YOUR ASSIGNMENT: Set the listing down exactly; no pictures.
= = =
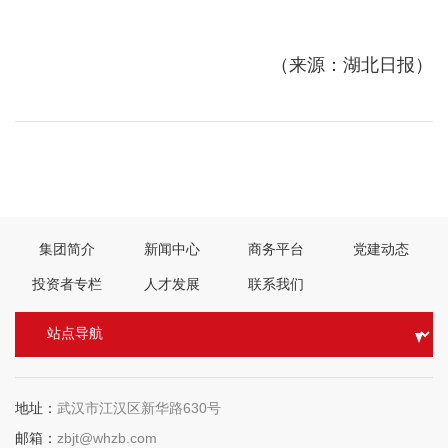
（来源：湖北日报）
上一篇：
习近平在参观“‘不忘初心、牢记使命’中国共产党历史展览”
时强调 铭记奋斗历程担当历史使命 从党的奋斗历史中汲取前进力量
中共中央办公厅印发通知 在全社会开展“四史”宣传教育
下一篇：
集团简介
新闻中心
商务平台
党建动态
投资者专栏
人才发展
联系我们
地址：
武汉市江汉区新华路630号
邮箱：
zbjt@whzb.com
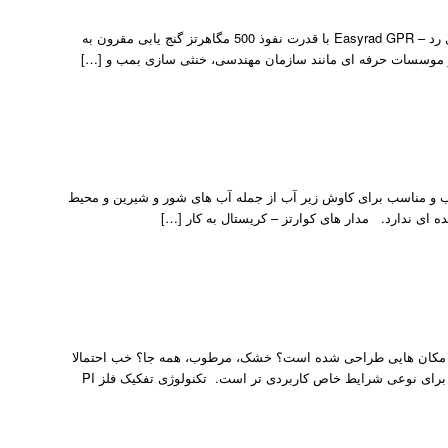
گنج یاب GPR EASYRAD گنج یاب Easyrad GPR رادار نفوذ در زمین و فلزیاب ایزی رد – Easyrad GPR با قدرت نفوذ 500 مگاهرتز گنج یابی مقرون به
ه فلزیاب فیشر Fisher 1280x فلزیابی کاملا ضد آب و مناسب برای کاوش زیر آب از جمله آب های شور و شیرین و محیط
ه ای ندارد. مدار های کوارتز – کریستال به کار […]
مدل sea hunter فلزیاب گرت آمریکا مدل sea hunter ؛ برای چه مکان هایی طراحی شده است؟ خشک، مرطوب، همه جا؟ خب احتمالا
تا کنون باید بدانید که فلزیابی نداریم که در همه جا درست عمل کند. بلکه هر فلزیاب برای نوعی شرایط خاص کاربردی تر است. تکنولوژی تفکیک فلز PI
= = =
EXERCISE SOLUTION:
（来源：湖北日报）
上一篇：
习近平在参观“‘不忘初心、牢记使命’中国共产党历史展览”
时强调 铭记奋斗历程担当历史使命 从党的奋斗历史中汲取前进力量
中共中央办公厅印发通知 在全社会开展“四史”宣传教育
下一篇：
集团简介
新闻中心
商务平台
党建动态
投资者专栏
人才发展
联系我们
地址：
武汉市江汉区新华路630号
邮箱：
zbjt@whzb.com
گنج یاب GPR EASYRAD گنج یاب Easyrad GPR رادار نفوذ در زمین و فلزیاب ایزی رد – Easyrad GPR با قدرت نفوذ 500 مگاهرتز گنج یابی مقرون به
ه فلزیاب فیشر Fisher 1280x فلزیابی کاملا ضد آب و مناسب برای کاوش زیر آب از جمله آب های شور و شیرین و محیط
ه ای ندارد. مدار های کوارتز – کریستال به کار […]
مدل sea hunter فلزیاب گرت آمریکا مدل sea hunter ؛ برای چه مکان هایی طراحی شده است؟ خشک، مرطوب، همه جا؟ خب احتمالا
تا کنون باید بدانید که فلزیابی نداریم که در همه جا درست عمل کند. بلکه هر فلزیاب برای نوعی شرایط خاص کاربردی تر است. تکنولوژی تفکیک فلز PI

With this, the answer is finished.